[Opening Provided records section]

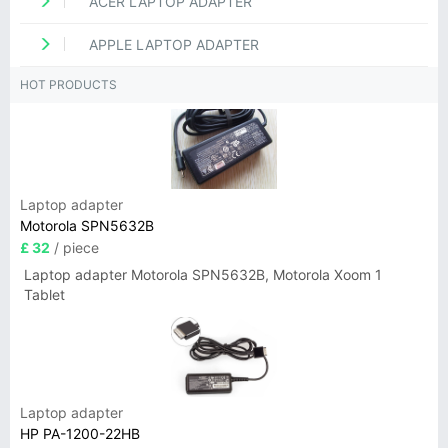
ACER LAPTOP ADAPTER
APPLE LAPTOP ADAPTER
HOT PRODUCTS
Laptop adapter
Motorola SPN5632B
£ 32
/ piece
Laptop adapter Motorola SPN5632B, Motorola Xoom 1
Tablet
Laptop adapter
HP PA-1200-22HB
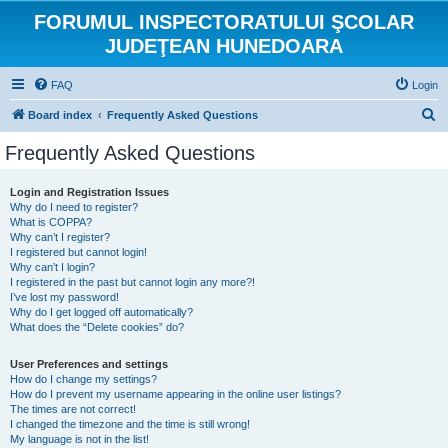
FORUMUL INSPECTORATULUI ŞCOLAR
JUDEŢEAN HUNEDOARA
FAQ
Login
S
Board index
Frequently Asked Questions
e
Frequently Asked Questions
a
r
Login and Registration Issues
Why do I need to register?
c
What is COPPA?
h
Why can’t I register?
I registered but cannot login!
Why can’t I login?
I registered in the past but cannot login any more?!
I’ve lost my password!
Why do I get logged off automatically?
What does the “Delete cookies” do?
User Preferences and settings
How do I change my settings?
How do I prevent my username appearing in the online user listings?
The times are not correct!
I changed the timezone and the time is still wrong!
My language is not in the list!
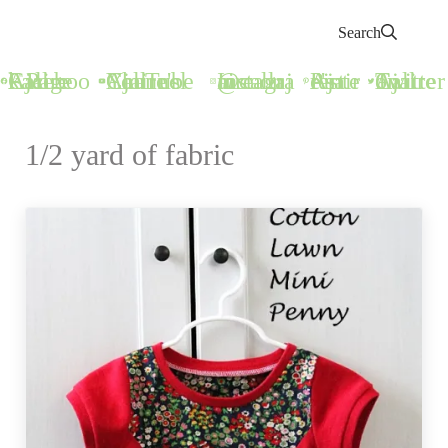
Search
Call Ajaire Facebook Page
Call Ajaire's YouTube Channel
@callajaire on Instagram
Ajaire's Pinterest
Call Ajaire on Twitter
1/2 yard of fabric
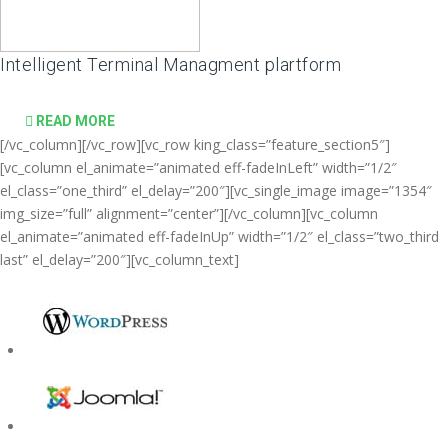
Intelligent Terminal Managment plartform
READ MORE
[/vc_column][/vc_row][vc_row king_class=”feature_section5″]
[vc_column el_animate=”animated eff-fadeInLeft” width=”1/2″
el_class=”one_third” el_delay=”200″][vc_single_image image=”1354″
img_size=”full” alignment=”center”][/vc_column][vc_column
el_animate=”animated eff-fadeInUp” width=”1/2″ el_class=”two_third
last” el_delay=”200″][vc_column_text]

[Closing Provided records section]

Assigned task
Set every entry down again word for word, but not the pictures.

Written answer
ACER LAPTOP ADAPTER
APPLE LAPTOP ADAPTER
HOT PRODUCTS
Laptop adapter
Motorola SPN5632B
£ 32
/ piece
Laptop adapter Motorola SPN5632B, Motorola Xoom 1
Tablet
Laptop adapter
HP PA-1200-22HB
FORUMUL INSPECTORATULUI ŞCOLAR
JUDEŢEAN HUNEDOARA
FAQ
Login
S
Board index
Frequently Asked Questions
e
Frequently Asked Questions
a
r
Login and Registration Issues
Why do I need to register?
c
What is COPPA?
h
Why can’t I register?
I registered but cannot login!
Why can’t I login?
I registered in the past but cannot login any more?!
I’ve lost my password!
Why do I get logged off automatically?
What does the “Delete cookies” do?
User Preferences and settings
How do I change my settings?
How do I prevent my username appearing in the online user listings?
The times are not correct!
I changed the timezone and the time is still wrong!
My language is not in the list!
Search
Call Ajaire Facebook Page
Call Ajaire's YouTube Channel
@callajaire on Instagram
Ajaire's Pinterest
Call Ajaire on Twitter
1/2 yard of fabric
Intelligent Terminal Managment plartform
READ MORE
[/vc_column][/vc_row][vc_row king_class=”feature_section5″]
[vc_column el_animate=”animated eff-fadeInLeft” width=”1/2″
el_class=”one_third” el_delay=”200″][vc_single_image image=”1354″
img_size=”full” alignment=”center”][/vc_column][vc_column
el_animate=”animated eff-fadeInUp” width=”1/2″ el_class=”two_third
last” el_delay=”200″][vc_column_text]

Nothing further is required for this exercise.